Dataset entries:
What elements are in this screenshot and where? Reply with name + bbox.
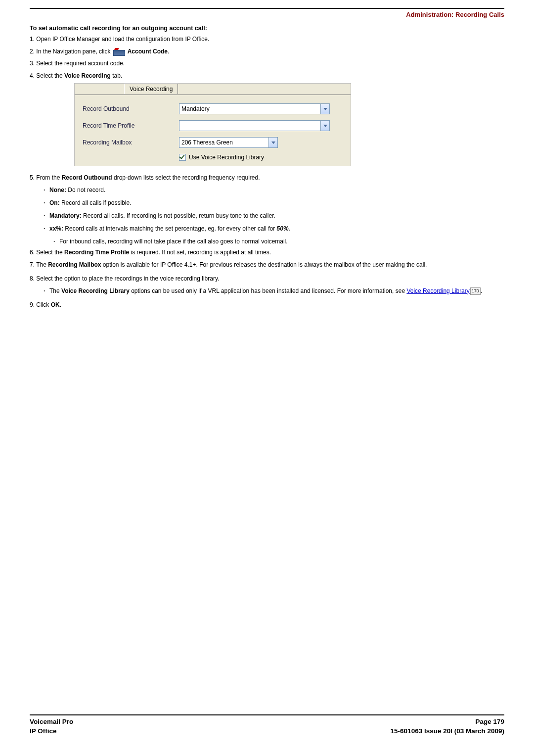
bullet-vrl-c: options can be used only if a VRL applic… [130,287,407,294]
footer-right-2: 15-601063 Issue 20l (03 March 2009) [391,727,504,736]
recording-mailbox-dropdown[interactable]: 206 Theresa Green [179,137,278,148]
step-list: 1. Open IP Office Manager and load the c… [30,35,504,309]
use-vrl-checkbox[interactable] [179,154,186,161]
step-9-text-c: . [60,301,61,308]
bullet-percent-bold: xx%: [49,225,63,232]
recording-mailbox-value: 206 Theresa Green [181,139,233,146]
bullet-on-text: Record all calls if possible. [60,199,132,206]
step-1: 1. Open IP Office Manager and load the c… [30,35,504,44]
step-1-text: 1. Open IP Office Manager and load the c… [30,36,209,43]
dropdown-button-icon[interactable] [320,104,329,114]
step-9-text-a: 9. Click [30,301,51,308]
voice-recording-library-link[interactable]: Voice Recording Library [406,287,469,294]
recording-mailbox-label: Recording Mailbox [83,139,179,146]
record-outbound-row: Record Outbound Mandatory [83,103,343,114]
step-2: 2. In the Navigation pane, click Account… [30,47,504,56]
step-4: 4. Select the Voice Recording tab. [30,71,504,81]
record-time-profile-row: Record Time Profile [83,120,343,131]
step-3-text: 3. Select the required account code. [30,60,125,67]
section-title: To set automatic call recording for an o… [30,25,504,32]
step-6-text-c: is required. If not set, recording is ap… [129,249,271,256]
step-7-bold: Recording Mailbox [48,261,101,268]
page-footer: Voicemail Pro Page 179 IP Office 15-6010… [30,714,504,736]
bullet-vrl-a: The [49,287,61,294]
bullet-mandatory-bold: Mandatory: [49,212,82,219]
step-4-text-a: 4. Select the [30,72,64,79]
record-outbound-value: Mandatory [181,105,210,112]
step-7-text-a: 7. The [30,261,48,268]
step-8-text: 8. Select the option to place the record… [30,275,219,282]
step-5-sub-bullets: For inbound calls, recording will not ta… [53,237,504,246]
step-2-text-c: . [168,48,169,55]
bullet-on-bold: On: [49,199,60,206]
step-5-text-c: drop-down lists select the recording fre… [112,174,260,181]
footer-right-1: Page 179 [475,717,504,727]
bullet-percent-text: Record calls at intervals matching the s… [63,225,277,232]
bullet-on: On: Record all calls if possible. [44,198,504,207]
step-5: 5. From the Record Outbound drop-down li… [30,173,504,183]
bullet-percent-dot: . [289,225,290,232]
recording-mailbox-row: Recording Mailbox 206 Theresa Green [83,137,343,148]
record-time-profile-label: Record Time Profile [83,122,179,129]
step-2-bold: Account Code [126,48,168,55]
bullet-mandatory: Mandatory: Record all calls. If recordin… [44,211,504,220]
record-outbound-dropdown[interactable]: Mandatory [179,103,330,114]
record-outbound-label: Record Outbound [83,105,179,112]
footer-row-1: Voicemail Pro Page 179 [30,717,504,727]
header-rule: Administration: Recording Calls [30,8,504,9]
use-vrl-label: Use Voice Recording Library [189,154,264,161]
voice-recording-panel: Voice Recording Record Outbound Mandator… [74,83,351,166]
step-5-text-a: 5. From the [30,174,62,181]
header-breadcrumb: Administration: Recording Calls [406,11,504,18]
step-7-text-c: option is available for IP Office 4.1+. … [101,261,427,268]
step-4-bold: Voice Recording [64,72,111,79]
footer-left-2: IP Office [30,727,57,736]
account-code-icon [113,48,125,55]
bullet-percent-val: 50% [277,225,289,232]
sub-bullet-inbound-text: For inbound calls, recording will not ta… [59,238,288,245]
step-5-bullets: None: Do not record. On: Record all call… [44,186,504,233]
bullet-vrl-d: . [481,287,482,294]
step-6-text-a: 6. Select the [30,249,64,256]
bullet-none-bold: None: [49,187,66,193]
footer-row-2: IP Office 15-601063 Issue 20l (03 March … [30,727,504,736]
bullet-mandatory-text: Record all calls. If recording is not po… [82,212,275,219]
step-9: 9. Click OK. [30,300,504,310]
footer-left-1: Voicemail Pro [30,717,73,727]
bullet-vrl: The Voice Recording Library options can … [44,286,504,295]
footer-rule [30,714,504,715]
voice-recording-tab[interactable]: Voice Recording [124,84,178,94]
tab-underline [75,94,351,95]
step-5-bold: Record Outbound [62,174,112,181]
bullet-vrl-bold: Voice Recording Library [61,287,130,294]
record-time-profile-dropdown[interactable] [179,120,330,131]
dropdown-button-icon[interactable] [268,138,277,147]
step-8: 8. Select the option to place the record… [30,274,504,284]
bullet-percent: xx%: Record calls at intervals matching … [44,224,504,233]
step-7: 7. The Recording Mailbox option is avail… [30,260,504,270]
bullet-none-text: Do not record. [66,187,105,193]
step-4-text-c: tab. [111,72,122,79]
step-6: 6. Select the Recording Time Profile is … [30,248,504,257]
step-3: 3. Select the required account code. [30,59,504,68]
bullet-none: None: Do not record. [44,186,504,194]
dropdown-button-icon[interactable] [320,121,329,131]
step-6-bold: Recording Time Profile [64,249,129,256]
sub-bullet-inbound: For inbound calls, recording will not ta… [53,237,504,246]
step-2-text-a: 2. In the Navigation pane, click [30,48,112,55]
page-ref-170: 170 [470,287,481,295]
use-vrl-row: Use Voice Recording Library [179,154,343,161]
step-8-bullets: The Voice Recording Library options can … [44,286,504,295]
step-9-bold: OK [51,301,60,308]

Action item: Using the entries above, state how many lines include the word "Administration", with no other words.

Response to this task: 2